Major feature of SARFAESI is that it promotes the setting up of asset reconstruction (RCs) and
asset securitization companies (SCs) to deal with NPAs accumulated with the banks and
financial institutions. The Act provides three methods for recovery of NPAs, viz:

(i) Securitization;
(ii) Asset Reconstruction; and
(iii) Enforcement of Security without the intervention of the Court.

The Act, thus brings three important tools/powers into asset management of financial banks and
institutions – securitization of assets, reconstruction of assets and powers for enforcement of
security interests (means asset security interests). To understand the SARFAESI Act, we should
know the meaning of these terms as well.

What is Securitization?
Securitization is the process of pooling and repackaging of financial assets (like loans given) into
marketable securities that can be sold to investors.

In the context of bad asset management, securitization is the process of conversion of existing
less liquid assets (loans) into marketable securities. The securitization company takes custody of
the underlying mortgaged assets of the loan taker. It can initiate the following steps:
i. Acquisition of financial assets from any originator (bank), and
ii. Raising of funds from qualified institutional buyers by issue of security receipts (for
raising money) for acquiring the financial assets or
iii. Raising of funds in any prescribed manner, and
iv. acquisition of financial asset may be coupled with taking custody of the mortgaged
land, building etc.

What is asset reconstruction?


Asset reconstruction is the activity of converting a bad or non-performing asset into performing
asset.

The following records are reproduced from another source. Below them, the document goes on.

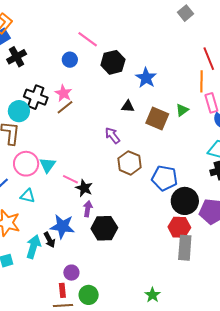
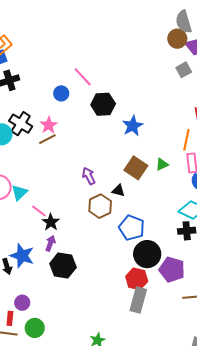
black triangle: (128, 106) -> (118, 191), moved

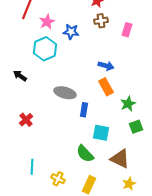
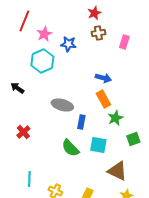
green star: (128, 104) -> (115, 118), moved
green semicircle: (85, 154) -> (70, 148), moved

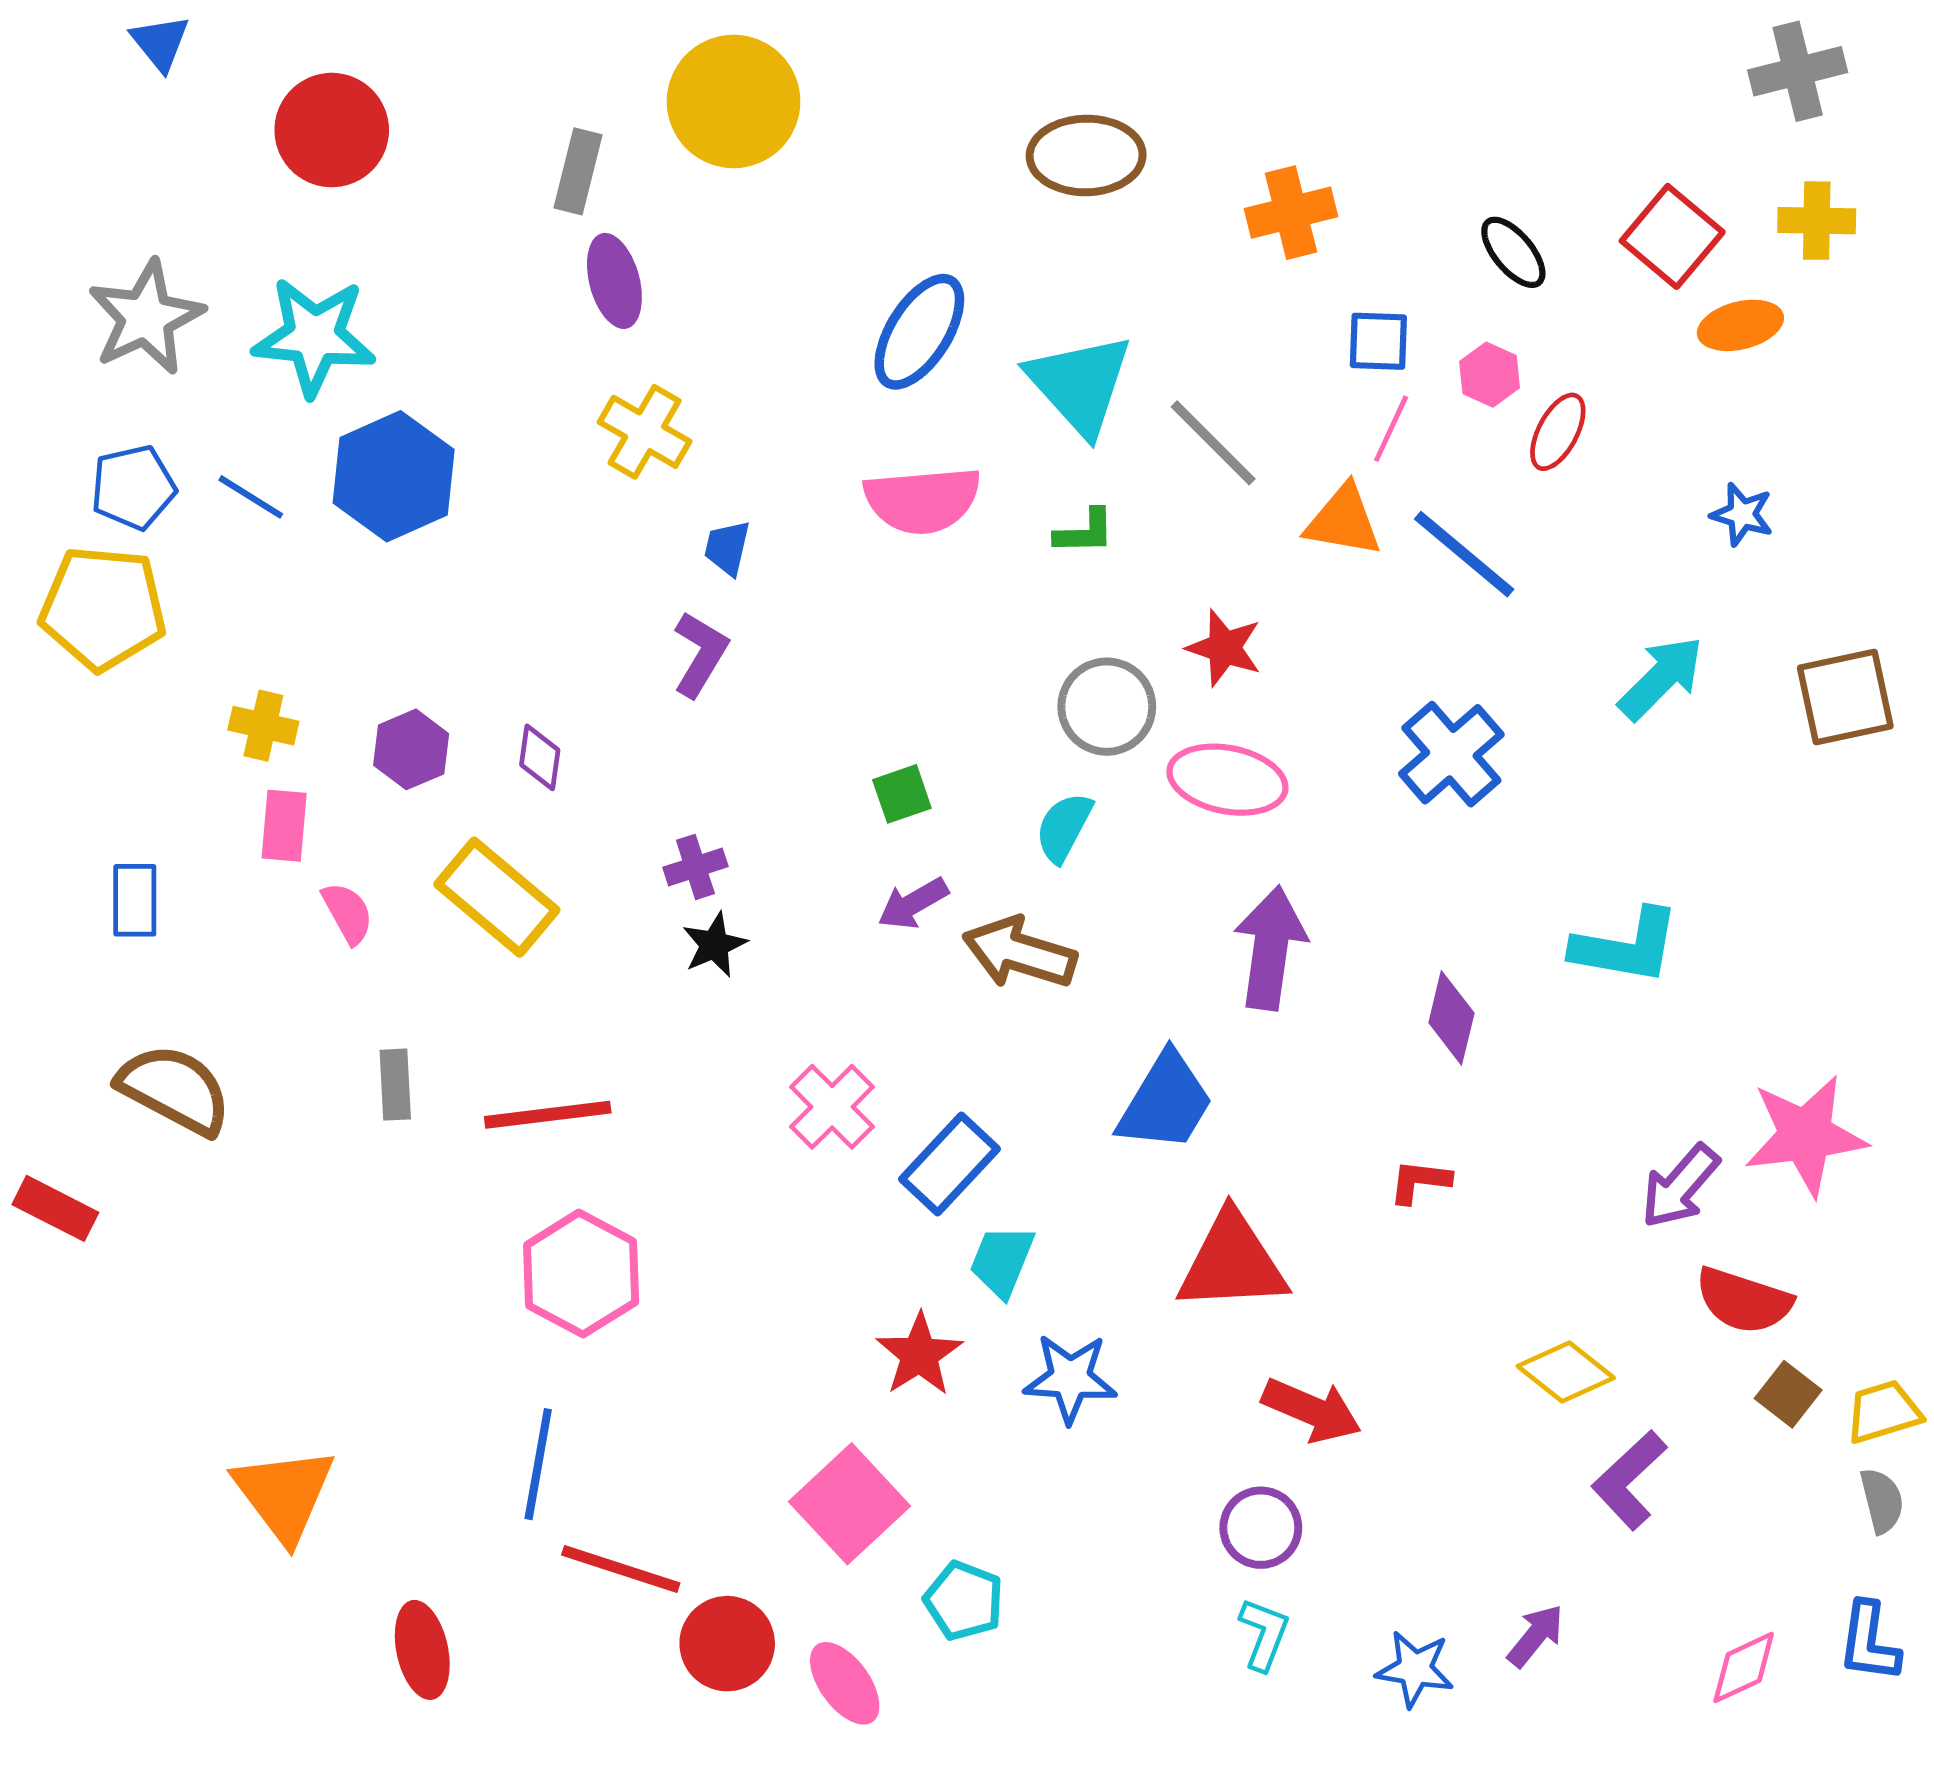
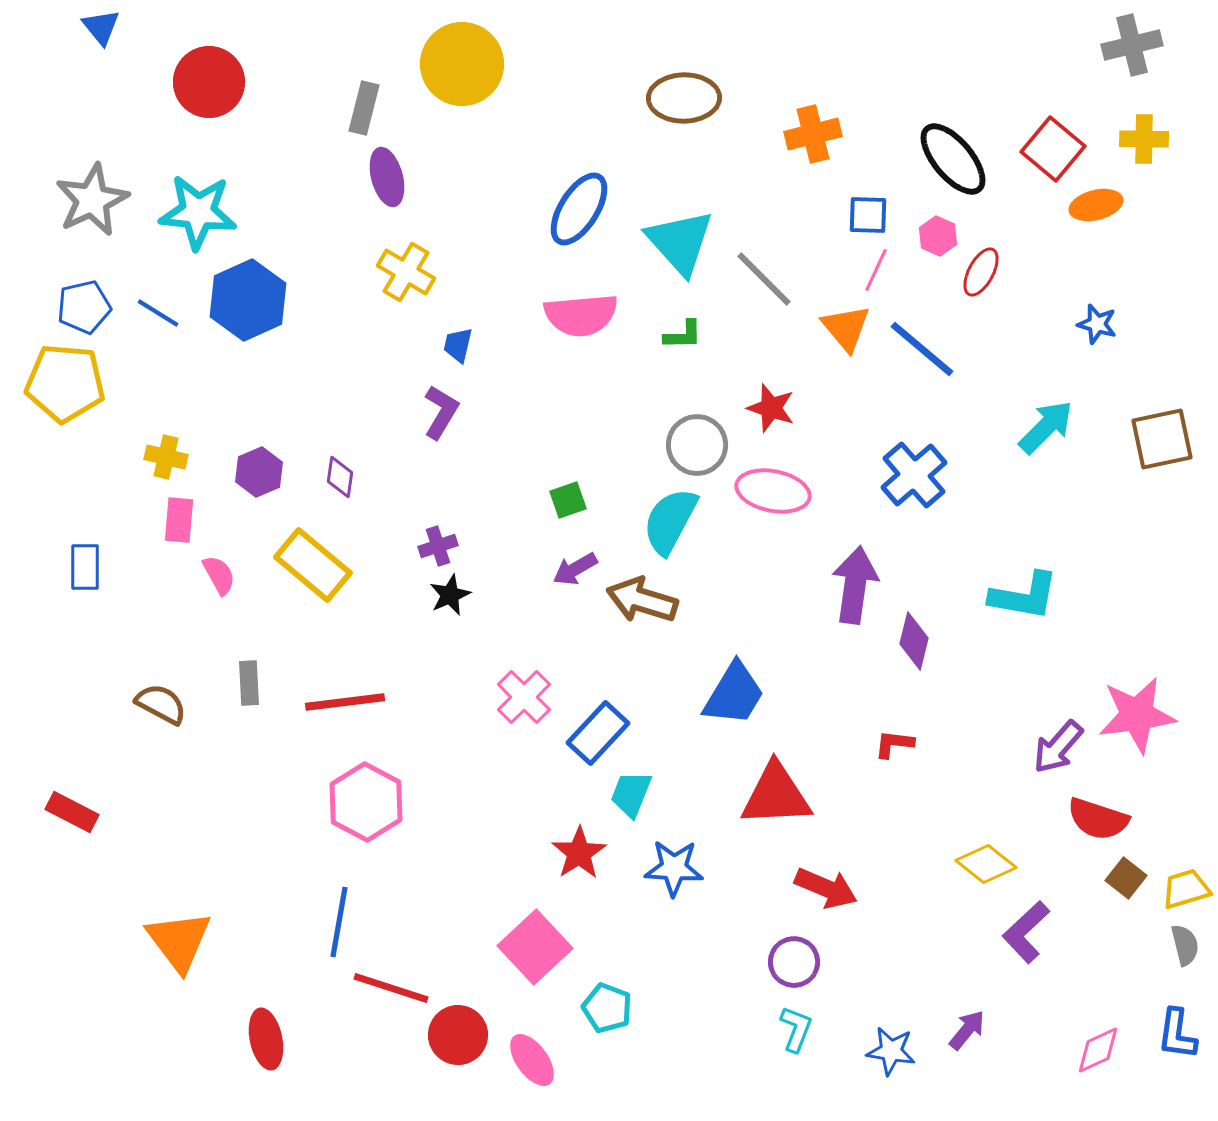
black ellipse: (1513, 252) -> (953, 159), size x1.6
orange triangle: (1343, 521) -> (846, 328), turned 40
cyan semicircle: (1064, 827) -> (670, 521), size x1.5
purple arrow: (1270, 948) -> (855, 585), moved
brown semicircle: (174, 1089) -> (161, 704), moved, size x0.7
red rectangle: (55, 1208) -> (72, 812), moved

The process of asset reconstruction involves several steps including purchasing of bad
asset by a dedicated asset reconstruction company (ARC) including the underlying hypothecated
asset, financing of the bad asset conversion into good asset using bonds, debentures, securities
and cash, realization of returns from the hypothecated assets etc.

Reconstruction, is to be done with the RBI regulations and the SARFAESI Act gives the
following components for reconstruction of assets: –
a. taking over or changing the management of the business of the borrower,
b. the sale or lease of a part or whole of the business of the borrower;
c. rescheduling of payment of debts payable by the borrower;
d. enforcement of security interest in accordance with the provisions of this Act;
e. settlement of dues payable by the borrower;
f. taking possession of secured assets in accordance with the provisions of this Act.

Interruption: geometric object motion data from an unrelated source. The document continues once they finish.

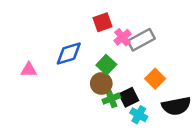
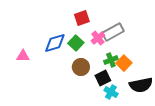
pink cross: (123, 37) -> (98, 38), moved
green square: (106, 65) -> (76, 43), moved
green cross: (111, 99) -> (111, 60), moved

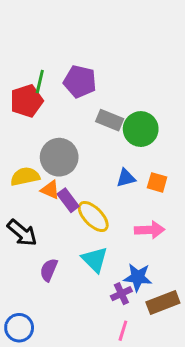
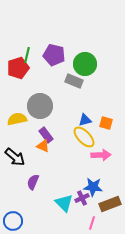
green circle: (141, 129) -> (85, 64), moved
orange triangle: (50, 190) -> (43, 146), moved
yellow ellipse: (93, 217) -> (84, 137), moved
cyan triangle: (95, 260) -> (64, 203), moved
pink line: (123, 331) -> (92, 223), moved

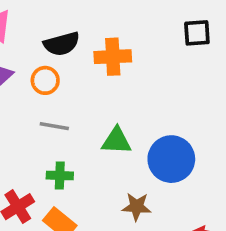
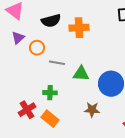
orange circle: (45, 80) -> (37, 48), moved
gray line: (54, 126) -> (57, 63), moved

What is mean by ‘enforcement of security interests’?


The Act empowers the lender (banker), when the borrower defaults, to issue notice to the
defaulting borrower and guarantor, calling to repay the debt within 60 days from the date of the
notice. If the borrower fails to comply with the notice, the bank or the financial institution may
enforce security interests (means interest of the bank/creditor) by following the provisions of the
Act:
a. Take possession of the security;
b. Sale or lease or assign the right over the security;
c. Appoint Manager to manage the security;
d. Ask any debtors of the borrower to pay any sum due to the borrower.

If there are more than one secured creditors, the decision about the enforcement of SARFEASI
provisions will be applicable only if 75% of them are agreeing.